Dicht behangen leuchten die Früchte am Baum. Foto: Schwarzwälder Bote

Nahrungsmittel: Frucht dürfte Ursprung in Ungarn oder in der Türkei haben / Obstsorte ist aber nicht lagerfähig

Balingen-Heselwangen. Eine süße Spezialität reift derzeit in Heselwangen: die "lange Zwetschge", wie sie die Einheimischen nennen. In den umliegenden Gemeinden ist diese besondere Variante dagegen als "Heselwanger Zwetschge" bekannt.

Im vergangenen Jahrhundert war sie dort als frühe Frucht begehrt und bekannt. Dabei war diese Zwetschgenart zu noch früherer Zeit sicher auch dort anzutreffen, der Heselwanger Untergrund (unterste Braunjurastufe, Opalinus-Ton) schien ihr jedoch am besten zu bekommen, weshalb sie sich dort bis heute erfolgreich hält – anderswo ist sie ausgestorben; in Baden-Württemberg gilt sie zwischenzeitlich als Rarität.

Von den Pomologen wird diese frühreifende Frucht mit der eigenartigen Form "rote Dattelzwetschge" genannt.

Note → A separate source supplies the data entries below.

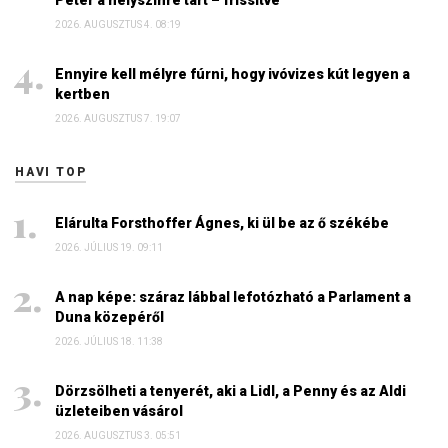
2026. AUGUSZTUS 4. 08:19
Ennyire kell mélyre fúrni, hogy ivóvizes kút legyen a
kertben
2026. AUGUSZTUS 7. 19:07
HAVI TOP
Elárulta Forsthoffer Ágnes, ki ül be az ő székébe
2026. JÚLIUS 19. 09:11
A nap képe: száraz lábbal lefotózható a Parlament a
Duna közepéről
2026. JÚLIUS 18. 11:38
Dörzsölheti a tenyerét, aki a Lidl, a Penny és az Aldi
üzleteiben vásárol
2026. AUGUSZTUS 3. 05:51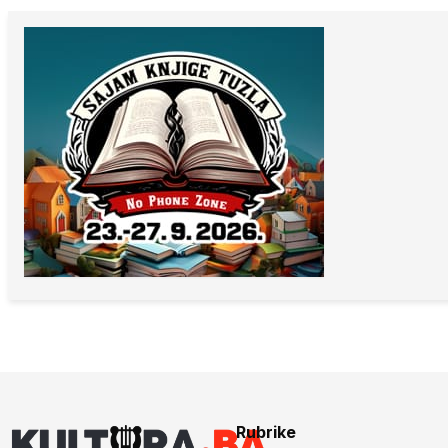
Rubrike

In der zweiten Hälfte des 18. Jahrhunderts hat sie der Würzburger Hofgärtner Johann Prokop Meyer in seinem Standardwerk "Pomona Franconica" erstmals erfasst. Ihren Ursprung dürfte sie demnach in Ungarn oder der Türkei haben, von wo aus sie sich in ganz Mitteleuropa ausbreitete. Das hat sich im Laufe der Jahrhunderte geändert, denn in Deutschland ist sie in Baden-Württemberg lediglich in Heselwangen, im Raum Tübingen und im Rhein-Neckar-Gebiet zu finden.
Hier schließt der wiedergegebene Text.